2008. Quelques années à peine après son entrée dans la zone euro de l’Union européenne, la Grèce, sur le plan financier et ensuite économique, s’écroule. Un vrai désastre. Un taux de chômage titanesque. Une dette qui l’est encore plus.
Les prêteurs nationaux et internationaux se dégonflent, poussant ainsi le pays au bord de la faillite technique. Au pied du mur, ce dernier supplie Bruxelles de lui venir financièrement en aide, une première dans l’histoire de la jeune union. Cela, évidemment, assorti de conditions strictes. Un plan de redressement, en bonne partie fixé par les ministres des Finances de la zone euro, devra être suivi par Athènes.
Sauf que la Grèce, au contraire du Portugal, de l’Irlande et de Chypre, tous trois aussi futurs bénéficiaires de plans de redressement, peine à s’en affranchir. Jean Quatremer, de Libération, identifie quelques causes expliquant les déboires du cancre. La meilleure, selon lui? La Grèce n’aurait jamais dû être acceptée dans ladite union. Parce que son économie était d’ordinaire trop vacillante. Idem pour son déficit public, alors astronomique, lequel a d’ailleurs amené le pays à mentir sur son état réel afin de convaincre ses futurs partenaires de la zone euro. De la fausse représentation, donc.
Ce qui allait s’ensuivre serait, et c’est un euphémisme, souffrant. Après quelques années de tiraillements avec le gouvernement précédent, Bruxelles a finalement mis au pas le gouvernement d’Alexis Tsipras, d’obédience social-démocrate, afin que ce dernier applique in extenso les réformes de l’Eurogroupe.
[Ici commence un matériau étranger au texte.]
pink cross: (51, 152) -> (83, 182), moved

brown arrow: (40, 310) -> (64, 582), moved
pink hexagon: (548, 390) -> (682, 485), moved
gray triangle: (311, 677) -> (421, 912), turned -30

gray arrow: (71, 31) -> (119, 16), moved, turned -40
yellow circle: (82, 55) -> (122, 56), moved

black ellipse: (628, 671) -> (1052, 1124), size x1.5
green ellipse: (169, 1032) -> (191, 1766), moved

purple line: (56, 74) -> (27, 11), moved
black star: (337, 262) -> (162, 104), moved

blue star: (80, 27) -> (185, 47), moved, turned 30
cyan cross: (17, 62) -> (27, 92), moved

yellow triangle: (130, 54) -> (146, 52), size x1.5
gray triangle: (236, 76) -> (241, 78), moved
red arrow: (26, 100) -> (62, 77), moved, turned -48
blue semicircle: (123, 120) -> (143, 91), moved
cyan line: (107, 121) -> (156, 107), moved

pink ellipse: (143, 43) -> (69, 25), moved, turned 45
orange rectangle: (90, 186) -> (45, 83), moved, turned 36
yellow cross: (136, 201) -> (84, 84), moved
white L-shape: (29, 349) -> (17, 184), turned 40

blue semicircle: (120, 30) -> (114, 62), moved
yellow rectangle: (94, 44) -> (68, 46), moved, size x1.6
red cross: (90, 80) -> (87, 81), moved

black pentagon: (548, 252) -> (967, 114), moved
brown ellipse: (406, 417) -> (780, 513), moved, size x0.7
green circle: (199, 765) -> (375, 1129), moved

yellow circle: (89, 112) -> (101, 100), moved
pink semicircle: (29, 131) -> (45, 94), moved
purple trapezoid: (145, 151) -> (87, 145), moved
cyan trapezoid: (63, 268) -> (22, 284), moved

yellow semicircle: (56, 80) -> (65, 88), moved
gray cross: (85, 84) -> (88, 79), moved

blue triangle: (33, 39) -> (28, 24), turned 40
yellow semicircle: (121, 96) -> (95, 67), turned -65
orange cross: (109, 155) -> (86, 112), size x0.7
Résultat? Croissance dans le tapis et chômage en net recul. Au point où, à partir de mardi prochain, le pays de Dionysos se sera enfin libéré du plan de redressement, son troisième. Devrait-on conclure à une néo-pâmoison économique et fiscale? Pas encore. En fait, dès 2023, la dette contractée auprès des instances européennes devra être graduellement remboursée. Un des obstacles? La dette globale d’Athènes atteint aujourd’hui les… 178% du PIB. La pognez-vous?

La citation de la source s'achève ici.